In Canada, Rookie Blue debuted to what Global terms “2.1 million viewers,” though the preliminary viewership was closer to 1.8 million.  The show followed this up with 1.4 million viewers on Canada Day, and 1.7 million viewers on July 8.

Meanwhile, American figures are strong enough that Rookie Blue is ABC’s highest-rated new summer drama series in six years.  It’s Canada’s most popular crossover hit since Flashpoint, which is produced by…Tassie Cameron.  Imagine that.

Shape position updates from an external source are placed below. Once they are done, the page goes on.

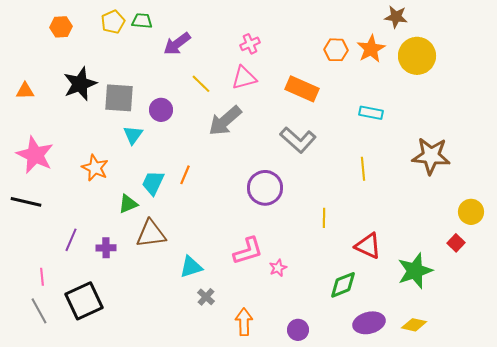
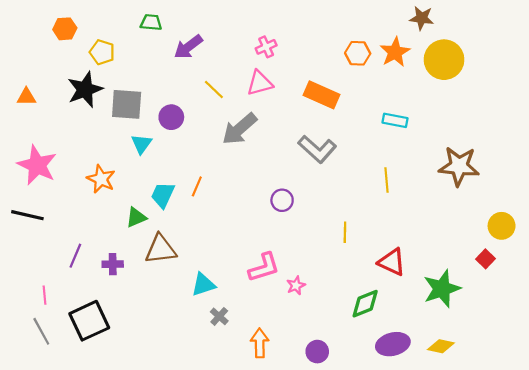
yellow pentagon: (113, 22) -> (102, 52), moved, turned -30
purple circle: (265, 188) -> (282, 200), size x0.6

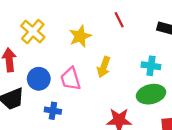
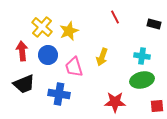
yellow star: (80, 36) -> (69, 31), moved
blue circle: (39, 79) -> (48, 55), moved
blue cross: (53, 111) -> (59, 94), size x1.5

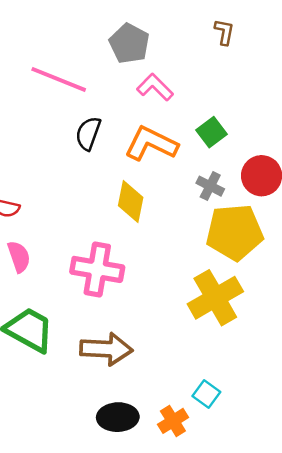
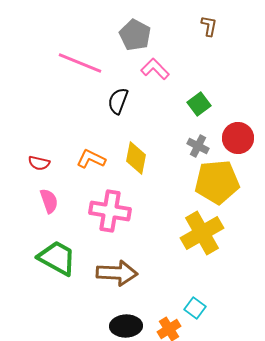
black semicircle: (88, 133) -> (118, 101), moved
orange L-shape: (151, 144) -> (91, 159), moved, size x0.7

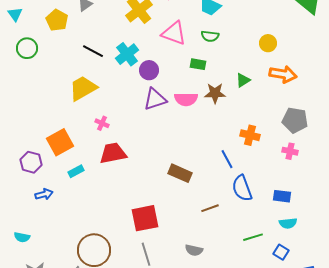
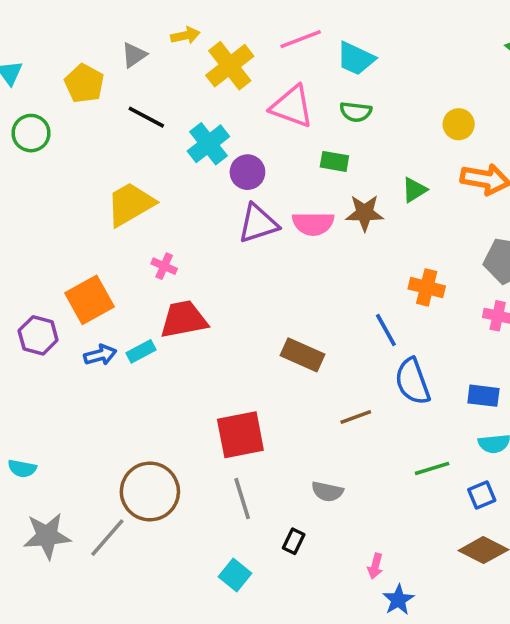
black line: (93, 51) -> (146, 117), moved
cyan rectangle: (76, 171) -> (141, 351), moved
blue arrow: (44, 194) -> (100, 355), moved
blue square: (281, 252) -> (482, 495), turned 35

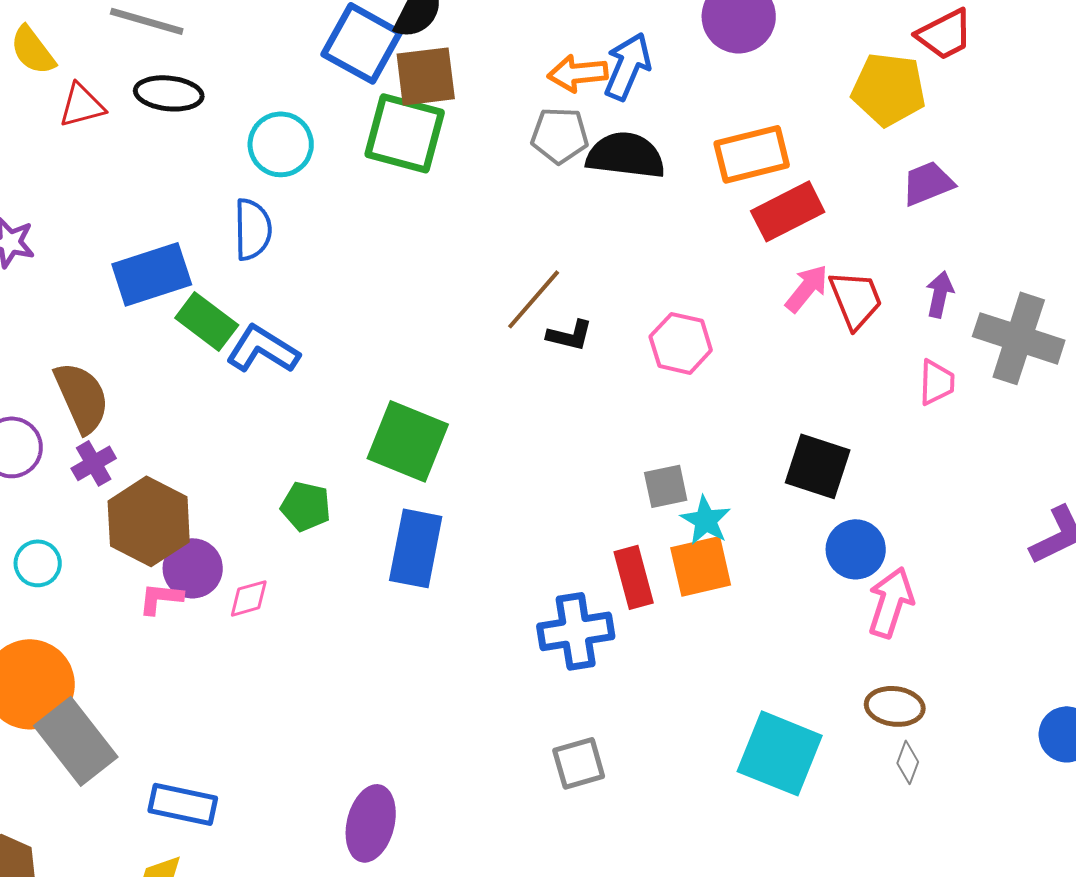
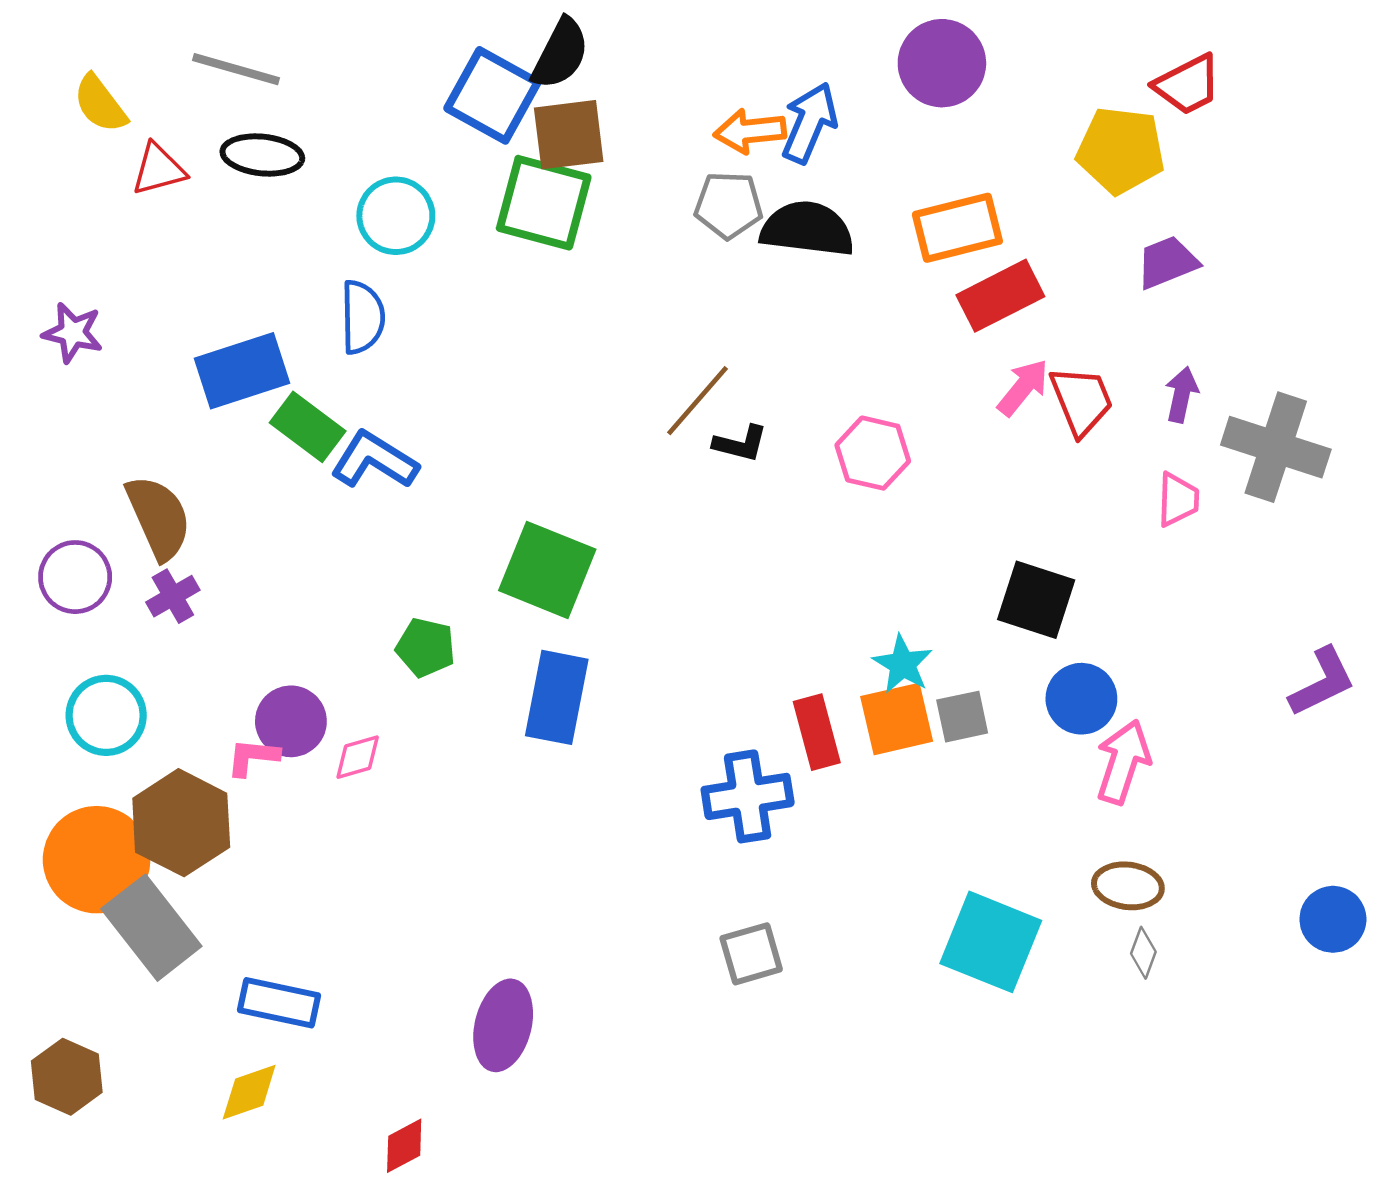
gray square: (666, 486) -> (962, 717), moved
brown hexagon: (149, 521) -> (181, 823), moved
cyan circle: (38, 563) -> (106, 715), size x1.4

Canwest is being disingenuous about the “critics’ accolades” it mentions in the Rookie Blue press release.  Metacritic gives the show a 52/100, with a user score of 5.1/10.  The critics are more kind to ABC’s Boston Med and BBC America’s The Choir.

I’m actually surprised Rookie Blue has staying power.  Meanwhile, The Bridge has died over at CBS.  Gee, I wonder why a well-promoted Thursday night show has better traction than a show CBS can’t wait to burn off on Saturday nights?  Americans must not get The Bridge.  Yeah, that’s it.  That sounds like a plausible enough excuse for failure.